Araştırmacılar, kişisel görüşmeler yoluyla hayatta kalan ailelerin Teksas'taki deneyimlerini Minnesota'dakilerle karşılaştırdı. Bulgular, Minnesota'da kurbanların aile üyelerinin daha yüksek fiziksel, psikolojik ve davranışsal sağlık düzeylerinin yanı sıra ceza adaleti sisteminden daha fazla memnuniyet gösterdiğini gösterdi.

Umbreit, çoğu çalışmanın maliyet etkinliği ve ölüm cezası davalarındaki hatalar gibi ölüm cezasına ilişkin toplumsal endişelere odaklandığını söyledi.

Umbreit, "Hâlâ bu araştırmanın tüm sonuçlarını ortaya çıkarıyoruz, ancak bu kesinlikle önemli politika sorunlarını gündeme getiriyor" dedi. "Bu fikre, bu varsayıma meydan okuyor, 'peki, en azından idam cezası hayatta kalanlara gerçekten bir sonuç getiriyor.'"

"Artan [sayı] insan - ki bu ülkedeki anketler yoluyla açıkça görülüyor - idam cezasını gerçekten sorguluyorsa, bunun şartlı tahliyesiz yaşamdan daha maliyetli olduğunu (öyle) ya da idam cezası aldığını anlıyorlarsa kim masum (var) ve gerçek dayanak noktası, en azından kurbanları kapatmasıdır… Eğer buna meydan okunuyorsa, o zaman kamu politikası düzeyinde gerçekten de 'Hala bunu yapmalı mıyız?' sorusunu gündeme getiriyor. "Dedi Umbreit.

Umbreit, kapatmanın asla yalnızca yasa ile gerçekleşemeyeceğine inanıyor. Aslında, Umbreit’in araştırması, onarıcı adalet adı verilen bir terapi (katiller ve kurbanların aileleri ve sevdikleri arasındaki konuşmalar) kullanarak çatışmanın, iyileşmenin ve bir kapanma hissinin sona ermesine öncülük etti.

"Onarıcı adalet, suçu sadece bir hukuk ihlali olarak görmez. Evet öyle, ama temelde travmatik bir eylem; insanların - ailelerin ve bireylerin ihlali, "dedi Umbreit. "İnsan etkisi son derece önemlidir."

"Kurbanları dinlemenin son derece önemli. Bu durumda, cinayet kurbanlarının hayatta kalan ailelerine. Endişelerini ve algılarını dinlemek - profesyoneller olarak bizler için ihtiyaç duydukları şey hakkında varsayımlarda bulunmamak. Kamu politikasını, bundan en çok etkilenen insanlara olabildiğince sağlamlaştırmak. "

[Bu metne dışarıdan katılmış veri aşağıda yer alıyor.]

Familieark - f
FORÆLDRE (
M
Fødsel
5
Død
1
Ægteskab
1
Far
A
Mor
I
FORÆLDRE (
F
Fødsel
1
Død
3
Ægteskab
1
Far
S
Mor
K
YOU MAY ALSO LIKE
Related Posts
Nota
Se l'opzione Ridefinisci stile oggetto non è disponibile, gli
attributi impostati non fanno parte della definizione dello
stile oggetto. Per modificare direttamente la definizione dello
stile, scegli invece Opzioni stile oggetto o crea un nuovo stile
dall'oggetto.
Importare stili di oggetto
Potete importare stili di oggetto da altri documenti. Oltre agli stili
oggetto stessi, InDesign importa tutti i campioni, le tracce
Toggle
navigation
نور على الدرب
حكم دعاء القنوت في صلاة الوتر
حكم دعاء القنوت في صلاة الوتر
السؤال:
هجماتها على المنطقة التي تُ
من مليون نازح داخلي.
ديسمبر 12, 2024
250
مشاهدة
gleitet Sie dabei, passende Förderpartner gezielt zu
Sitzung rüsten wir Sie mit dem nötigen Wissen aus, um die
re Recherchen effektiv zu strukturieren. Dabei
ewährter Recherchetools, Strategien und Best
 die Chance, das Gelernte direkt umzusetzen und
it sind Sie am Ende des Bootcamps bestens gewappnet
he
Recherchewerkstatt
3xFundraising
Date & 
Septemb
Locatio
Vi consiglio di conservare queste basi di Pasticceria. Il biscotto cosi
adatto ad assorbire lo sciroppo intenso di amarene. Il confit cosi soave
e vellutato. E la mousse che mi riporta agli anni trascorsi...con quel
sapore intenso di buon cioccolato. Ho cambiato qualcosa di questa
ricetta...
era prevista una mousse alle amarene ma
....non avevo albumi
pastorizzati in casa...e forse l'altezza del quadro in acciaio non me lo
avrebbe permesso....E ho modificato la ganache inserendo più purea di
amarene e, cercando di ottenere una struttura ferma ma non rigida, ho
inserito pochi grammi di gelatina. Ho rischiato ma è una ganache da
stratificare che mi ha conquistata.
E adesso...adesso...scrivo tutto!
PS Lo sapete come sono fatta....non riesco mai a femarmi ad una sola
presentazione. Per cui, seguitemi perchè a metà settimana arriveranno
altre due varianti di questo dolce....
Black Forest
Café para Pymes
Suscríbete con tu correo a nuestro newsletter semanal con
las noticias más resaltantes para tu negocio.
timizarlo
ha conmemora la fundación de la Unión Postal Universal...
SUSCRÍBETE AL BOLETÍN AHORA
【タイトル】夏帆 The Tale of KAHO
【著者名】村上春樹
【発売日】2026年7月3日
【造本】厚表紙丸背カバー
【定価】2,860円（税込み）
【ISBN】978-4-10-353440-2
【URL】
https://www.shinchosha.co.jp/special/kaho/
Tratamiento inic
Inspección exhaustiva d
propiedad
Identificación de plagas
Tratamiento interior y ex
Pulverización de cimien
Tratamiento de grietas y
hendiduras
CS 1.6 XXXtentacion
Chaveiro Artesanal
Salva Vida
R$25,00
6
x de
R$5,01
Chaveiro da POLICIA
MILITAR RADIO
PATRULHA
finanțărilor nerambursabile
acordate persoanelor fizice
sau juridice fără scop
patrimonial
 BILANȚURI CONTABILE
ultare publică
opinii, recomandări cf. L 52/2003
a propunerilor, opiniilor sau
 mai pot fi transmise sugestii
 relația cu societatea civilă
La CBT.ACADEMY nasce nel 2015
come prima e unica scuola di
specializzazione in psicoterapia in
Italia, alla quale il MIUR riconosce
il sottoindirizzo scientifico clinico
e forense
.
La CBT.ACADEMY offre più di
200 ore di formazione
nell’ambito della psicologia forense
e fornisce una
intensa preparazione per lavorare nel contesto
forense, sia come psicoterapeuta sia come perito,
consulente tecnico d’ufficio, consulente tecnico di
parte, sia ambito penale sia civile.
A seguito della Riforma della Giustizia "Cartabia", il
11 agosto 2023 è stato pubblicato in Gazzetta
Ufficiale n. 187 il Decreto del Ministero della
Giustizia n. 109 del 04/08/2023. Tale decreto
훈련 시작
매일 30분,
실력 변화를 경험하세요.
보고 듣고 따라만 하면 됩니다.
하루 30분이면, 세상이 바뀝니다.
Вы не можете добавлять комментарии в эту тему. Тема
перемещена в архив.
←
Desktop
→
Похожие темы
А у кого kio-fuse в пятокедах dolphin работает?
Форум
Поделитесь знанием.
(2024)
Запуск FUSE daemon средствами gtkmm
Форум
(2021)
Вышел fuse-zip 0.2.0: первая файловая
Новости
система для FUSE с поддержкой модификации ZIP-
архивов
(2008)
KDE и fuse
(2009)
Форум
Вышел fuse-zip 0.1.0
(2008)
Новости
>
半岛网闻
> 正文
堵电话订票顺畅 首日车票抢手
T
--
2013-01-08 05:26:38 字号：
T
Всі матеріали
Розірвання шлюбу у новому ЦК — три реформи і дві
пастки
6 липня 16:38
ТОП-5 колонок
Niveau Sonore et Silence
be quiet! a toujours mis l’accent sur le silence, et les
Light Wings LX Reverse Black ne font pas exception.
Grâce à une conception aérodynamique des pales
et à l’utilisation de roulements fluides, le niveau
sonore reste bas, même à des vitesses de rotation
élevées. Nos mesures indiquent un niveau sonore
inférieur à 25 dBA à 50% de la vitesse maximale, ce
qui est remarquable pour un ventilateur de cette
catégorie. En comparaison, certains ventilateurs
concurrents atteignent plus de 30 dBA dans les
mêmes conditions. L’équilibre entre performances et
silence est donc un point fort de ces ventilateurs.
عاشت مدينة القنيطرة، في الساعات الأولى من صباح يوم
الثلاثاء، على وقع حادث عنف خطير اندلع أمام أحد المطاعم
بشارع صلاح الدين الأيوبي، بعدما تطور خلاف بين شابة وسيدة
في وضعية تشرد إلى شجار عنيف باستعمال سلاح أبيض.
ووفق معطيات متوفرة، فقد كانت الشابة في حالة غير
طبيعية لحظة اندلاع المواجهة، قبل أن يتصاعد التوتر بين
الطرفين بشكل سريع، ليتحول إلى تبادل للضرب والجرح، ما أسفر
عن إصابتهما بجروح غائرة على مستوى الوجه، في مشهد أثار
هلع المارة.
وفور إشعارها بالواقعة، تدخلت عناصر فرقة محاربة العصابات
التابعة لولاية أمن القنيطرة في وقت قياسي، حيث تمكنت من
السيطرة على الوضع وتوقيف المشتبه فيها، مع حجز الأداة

Yine de çalışmanın çok daha büyük bir ölçekte yapılması gerektiğine inanıyor.

"Bu hala keşifsel bir çalışma olarak düşündüğüm şey - küçük bir örnek. Ama çok titiz bir metodoloji sağlıyor - bu insanlarla inanılmaz derin röportajlar, burada hayat hikayelerini ve anlatılarını paylaşıyorlar. Ve bu nitel veriler nicel verilerle eşleşti ”dedi Umbreit.